Les autorités allemandes estiment que la réponse devient de plus en plus inquiétante.
L’intelligence artificielle et les outils numériques redessinent le paysage de l’abus sexuel sur des enfants.
Un nouveau rapport du Bureau fédéral allemand de police criminelle (BKA) a révélé que 20 051 mineurs ont été victimes d’abus sexuels en 2025, contre 19 344 l’année précédente.
Les responsables avertissent que le chiffre réel est probablement bien plus élevé, car de nombreux cas ne sont toujours pas signalés.
Le chef du BKA, Holger Muench, a déclaré que l’abus « se déplace de plus en plus vers le domaine numérique », les plateformes en ligne étant à l’origine de l’augmentation des infractions.
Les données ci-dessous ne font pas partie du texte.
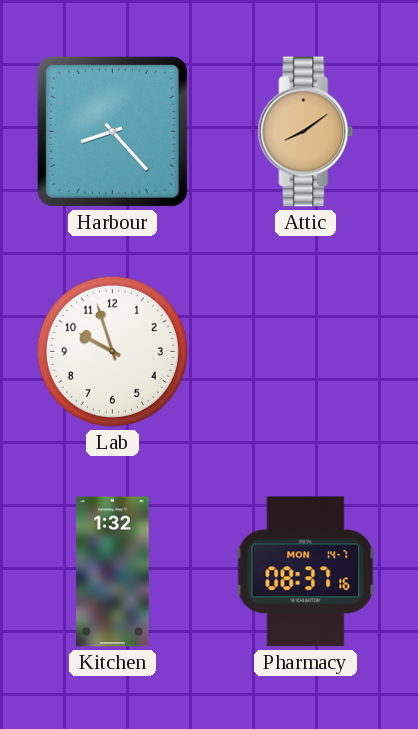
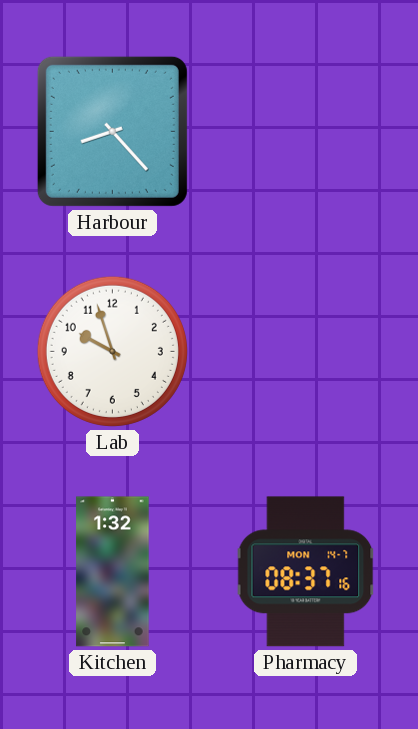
Attic: 8:09 -> none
L’une des menaces à la croissance la plus rapide est le cyber-grooming, où les prédateurs gagnent la confiance des enfants en ligne avant de les exploiter.
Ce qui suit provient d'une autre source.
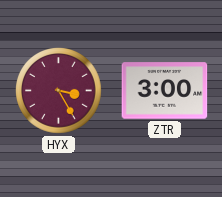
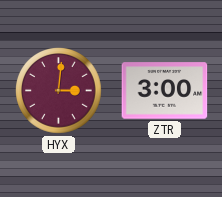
HYX: 3:25 -> 3:01
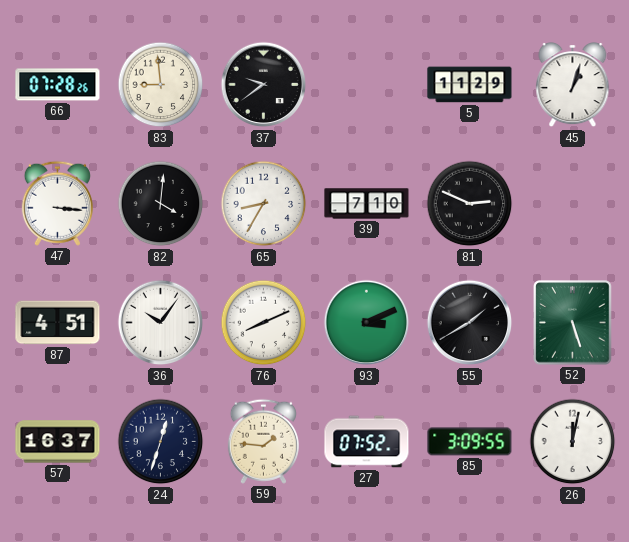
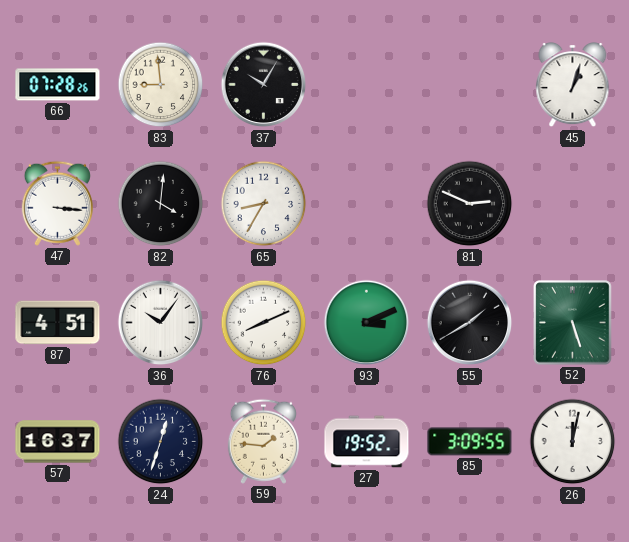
37: 9:39 -> 10:05
5: 11:29 -> none
39: 7:10 -> none
27: 07:52 -> 19:52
Les signalements d’exploitation augmentent fortement
Les autorités ont également mis en évidence une forte augmentation des cas impliquant la diffusion en direct en ligne d’abus sexuels sur des mineurs.
Les incidents signalés sont passés de 25 cas en 2024 à plus de 250 en 2025, soulignant comment la technologie change les méthodes utilisées par les prédateurs.
Le ministre de l’Intérieur, Alexander Dobrindt, a décrit ces chiffres comme « alarmants », avertissant qu’ils ne représentent qu’une fraction du vrai problème.
À mesure que la technologie numérique continue d’évoluer, le défi n’est pas seulement de suivre l’innovation.
C’est veiller à ce qu’elle ne devienne jamais un bouclier pour ceux qui s’en prennent aux plus vulnérables.